Pixelated Polymers: Directing the Self-Assembly of Liquid Crystalline Elastomers

Tuesday, February 27, 2018 - 2:00pm - 2:50pm
Lind 305
Timothy White (Wright-Patterson Air Force Base)
Liquid crystalline materials are pervasive in modern society. It has been long-known that liquid crystalline materials in polymeric forms also exhibit exceptional characteristics in high performance applications such as transparent armor or bulletproof vests. A specific class of liquid crystalline polymeric materials referred to as liquid crystalline elastomers were predicted by de Gennes to have exceptional promise as artificial muscles, owing to the unique assimilation of anisotropy and elasticity.
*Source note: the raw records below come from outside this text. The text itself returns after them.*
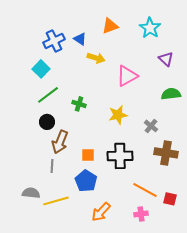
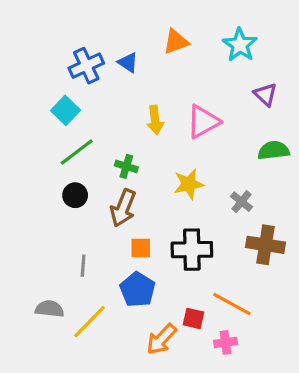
yellow arrow: (96, 58) -> (155, 120), moved, turned 66
brown arrow: (60, 142) -> (123, 208), moved
red square: (170, 199) -> (194, 318), moved
yellow line: (56, 201) -> (90, 322), turned -30

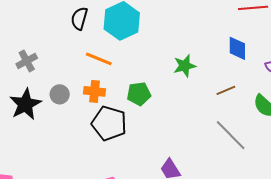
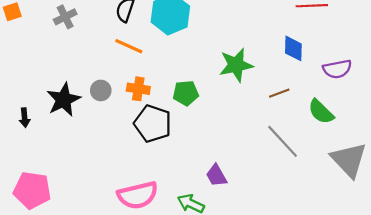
orange line: (99, 59) -> (129, 46), moved
gray cross: (27, 61) -> (65, 17), moved
green star: (185, 66) -> (236, 65), size x1.4

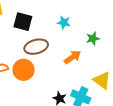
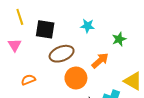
orange circle: (23, 70) -> (76, 78), moved

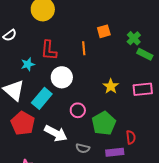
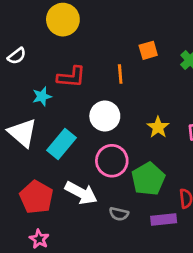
red L-shape: (49, 50) -> (71, 77), turned -90
white circle: (62, 77) -> (105, 116), moved
pink circle: (78, 110) -> (112, 161), size x1.5
red pentagon: (23, 123) -> (36, 197), moved

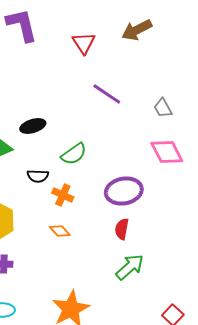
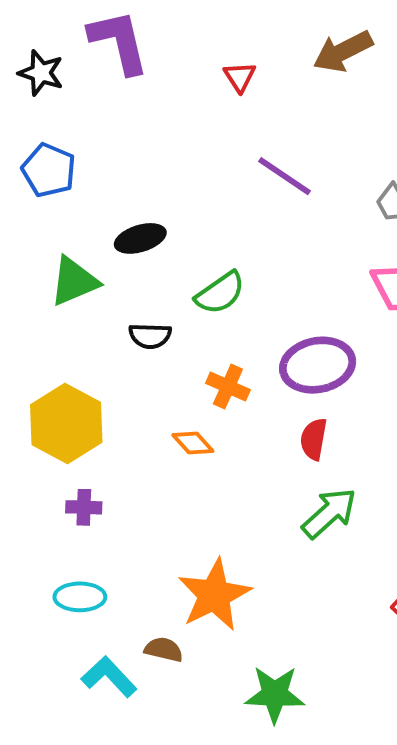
red triangle: (84, 43) -> (240, 77), size x0.7
orange cross: (63, 195) -> (228, 387), moved

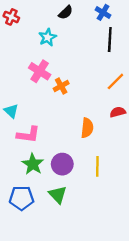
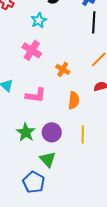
orange cross: (61, 86) -> (63, 69), moved, turned -32
pink L-shape: (28, 135) -> (36, 95), moved
blue pentagon: (22, 198) -> (34, 182), moved, turned 30

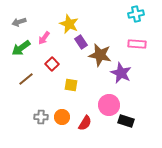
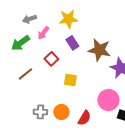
gray arrow: (19, 22) -> (29, 19), moved
yellow star: (69, 24) -> (68, 19), turned -30
purple rectangle: (81, 42) -> (72, 43), moved

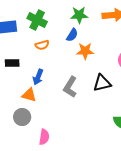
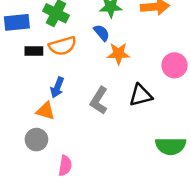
blue semicircle: (72, 35) -> (102, 33), turned -72
orange semicircle: (42, 45) -> (63, 46), size x1.5
black rectangle: (12, 63) -> (34, 51), moved

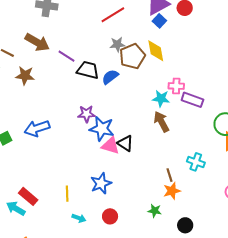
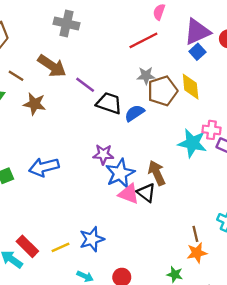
cyan star: (161, 98) -> (192, 143), size x1.4
brown arrow: (161, 122) -> (157, 173), moved
blue star: (102, 129) -> (120, 173), turned 30
blue star: (101, 183) -> (92, 239), moved
yellow line: (67, 194) -> (60, 247), moved, turned 63

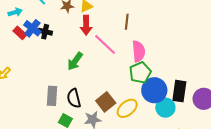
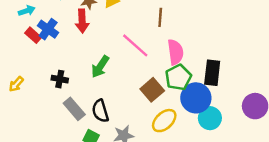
red arrow: (86, 25) -> (82, 21), moved
black cross: (45, 32) -> (60, 79), moved
black rectangle: (179, 91) -> (212, 73), moved
gray rectangle: (52, 96) -> (74, 109), turned -42
brown square: (106, 102) -> (152, 90), moved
Subsequent experimental studies have confirmed the salient features of these materials, with respect to other forms of stimuli-responsive soft matter, are actuation cycles of up to 400% as well “soft elasticity” (stretch at minimal stress). In this presentation, I will summarize our recent efforts in developing materials chemistry amenable to directed self-assembly. Enabled by these chemistries and processing methods, we have prepared liquid crystal elastomers with distinctive actuation and mechanical properties. Notably, these materials are homogenous in composition (lacking material/material interfaces). Relevance of this work to implementations in aerospace and commercial applications will be discussed.